(Stored data entries)
_ _ _ _
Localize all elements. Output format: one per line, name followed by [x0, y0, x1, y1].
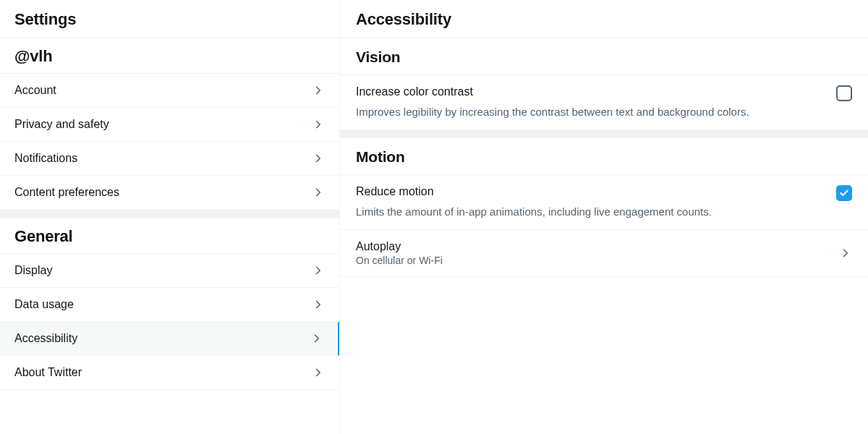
autoplay-texts: Autoplay On cellular or Wi-Fi: [356, 240, 443, 266]
increase-color-contrast-label: Increase color contrast: [356, 85, 473, 98]
sidebar-item-account[interactable]: Account: [0, 74, 339, 108]
reduce-motion-row: Reduce motion: [340, 175, 868, 205]
sidebar-item-privacy-and-safety[interactable]: Privacy and safety: [0, 108, 339, 142]
motion-group-header: Motion: [340, 138, 868, 175]
detail-header: Accessibility: [340, 0, 868, 38]
autoplay-row[interactable]: Autoplay On cellular or Wi-Fi: [340, 230, 868, 277]
reduce-motion-label: Reduce motion: [356, 185, 434, 198]
chevron-right-icon: [312, 366, 325, 379]
reduce-motion-checkbox[interactable]: [836, 185, 852, 201]
chevron-right-icon: [312, 84, 325, 97]
chevron-right-icon: [312, 152, 325, 165]
motion-heading: Motion: [356, 148, 852, 166]
chevron-right-icon: [310, 332, 323, 345]
general-heading: General: [14, 227, 325, 246]
sidebar-item-content-preferences[interactable]: Content preferences: [0, 176, 339, 210]
account-handle-section: @vlh: [0, 38, 339, 74]
sidebar-item-label: Account: [14, 84, 56, 97]
sidebar-header: Settings: [0, 0, 339, 38]
vision-heading: Vision: [356, 48, 852, 66]
sidebar-item-about-twitter[interactable]: About Twitter: [0, 356, 339, 390]
increase-color-contrast-description: Improves legibility by increasing the co…: [340, 106, 868, 129]
sidebar-item-display[interactable]: Display: [0, 254, 339, 288]
sidebar-item-notifications[interactable]: Notifications: [0, 142, 339, 176]
settings-detail-pane: Accessibility Vision Increase color cont…: [340, 0, 868, 434]
sidebar-item-accessibility[interactable]: Accessibility: [0, 322, 339, 356]
settings-sidebar: Settings @vlh Account Privacy and safety…: [0, 0, 340, 434]
sidebar-item-label: Display: [14, 264, 52, 277]
chevron-right-icon: [312, 264, 325, 277]
increase-color-contrast-checkbox[interactable]: [836, 85, 852, 101]
chevron-right-icon: [312, 186, 325, 199]
sidebar-item-label: Notifications: [14, 152, 77, 165]
chevron-right-icon: [312, 118, 325, 131]
chevron-right-icon: [839, 247, 852, 260]
sidebar-item-data-usage[interactable]: Data usage: [0, 288, 339, 322]
sidebar-item-label: Content preferences: [14, 186, 119, 199]
chevron-right-icon: [312, 298, 325, 311]
autoplay-value: On cellular or Wi-Fi: [356, 255, 443, 266]
sidebar-item-label: About Twitter: [14, 366, 82, 379]
autoplay-label: Autoplay: [356, 240, 443, 253]
section-divider: [340, 129, 868, 138]
detail-title: Accessibility: [356, 10, 854, 29]
vision-group-header: Vision: [340, 38, 868, 75]
sidebar-item-label: Data usage: [14, 298, 74, 311]
sidebar-item-label: Privacy and safety: [14, 118, 109, 131]
account-handle: @vlh: [14, 47, 325, 66]
section-divider: [0, 210, 339, 218]
reduce-motion-description: Limits the amount of in-app animations, …: [340, 205, 868, 230]
general-section-header: General: [0, 218, 339, 254]
sidebar-item-label: Accessibility: [14, 332, 77, 345]
settings-title: Settings: [14, 10, 325, 29]
increase-color-contrast-row: Increase color contrast: [340, 75, 868, 106]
_ _ _ _
- [Exercise instructions]
Repeat the records in full, precisely, and keep the pictures out.

- [Written solution]
Localize all elements. Output format: one per line, name followed by [x0, y0, x1, y1].
autoplay-texts: Autoplay On cellular or Wi-Fi: [356, 240, 443, 266]
increase-color-contrast-label: Increase color contrast: [356, 85, 473, 98]
sidebar-item-account[interactable]: Account: [0, 74, 339, 108]
reduce-motion-row: Reduce motion: [340, 175, 868, 205]
sidebar-item-privacy-and-safety[interactable]: Privacy and safety: [0, 108, 339, 142]
motion-group-header: Motion: [340, 138, 868, 175]
detail-header: Accessibility: [340, 0, 868, 38]
autoplay-row[interactable]: Autoplay On cellular or Wi-Fi: [340, 230, 868, 277]
reduce-motion-label: Reduce motion: [356, 185, 434, 198]
chevron-right-icon: [312, 366, 325, 379]
reduce-motion-checkbox[interactable]: [836, 185, 852, 201]
chevron-right-icon: [312, 84, 325, 97]
chevron-right-icon: [312, 152, 325, 165]
motion-heading: Motion: [356, 148, 852, 166]
chevron-right-icon: [310, 332, 323, 345]
general-heading: General: [14, 227, 325, 246]
sidebar-item-content-preferences[interactable]: Content preferences: [0, 176, 339, 210]
account-handle-section: @vlh: [0, 38, 339, 74]
sidebar-item-label: Account: [14, 84, 56, 97]
sidebar-header: Settings: [0, 0, 339, 38]
vision-heading: Vision: [356, 48, 852, 66]
sidebar-item-about-twitter[interactable]: About Twitter: [0, 356, 339, 390]
increase-color-contrast-description: Improves legibility by increasing the co…: [340, 106, 868, 129]
sidebar-item-display[interactable]: Display: [0, 254, 339, 288]
sidebar-item-notifications[interactable]: Notifications: [0, 142, 339, 176]
settings-detail-pane: Accessibility Vision Increase color cont…: [340, 0, 868, 434]
sidebar-item-accessibility[interactable]: Accessibility: [0, 322, 339, 356]
settings-sidebar: Settings @vlh Account Privacy and safety…: [0, 0, 340, 434]
sidebar-item-label: Display: [14, 264, 52, 277]
chevron-right-icon: [312, 264, 325, 277]
increase-color-contrast-checkbox[interactable]: [836, 85, 852, 101]
chevron-right-icon: [312, 186, 325, 199]
sidebar-item-label: Notifications: [14, 152, 77, 165]
chevron-right-icon: [312, 118, 325, 131]
chevron-right-icon: [839, 247, 852, 260]
sidebar-item-data-usage[interactable]: Data usage: [0, 288, 339, 322]
sidebar-item-label: Content preferences: [14, 186, 119, 199]
chevron-right-icon: [312, 298, 325, 311]
autoplay-value: On cellular or Wi-Fi: [356, 255, 443, 266]
sidebar-item-label: About Twitter: [14, 366, 82, 379]
autoplay-label: Autoplay: [356, 240, 443, 253]
section-divider: [340, 129, 868, 138]
detail-title: Accessibility: [356, 10, 854, 29]
vision-group-header: Vision: [340, 38, 868, 75]
sidebar-item-label: Data usage: [14, 298, 74, 311]
sidebar-item-label: Privacy and safety: [14, 118, 109, 131]
account-handle: @vlh: [14, 47, 325, 66]
section-divider: [0, 210, 339, 218]
reduce-motion-description: Limits the amount of in-app animations, …: [340, 205, 868, 230]
general-section-header: General: [0, 218, 339, 254]
sidebar-item-label: Accessibility: [14, 332, 77, 345]
settings-title: Settings: [14, 10, 325, 29]
increase-color-contrast-row: Increase color contrast: [340, 75, 868, 106]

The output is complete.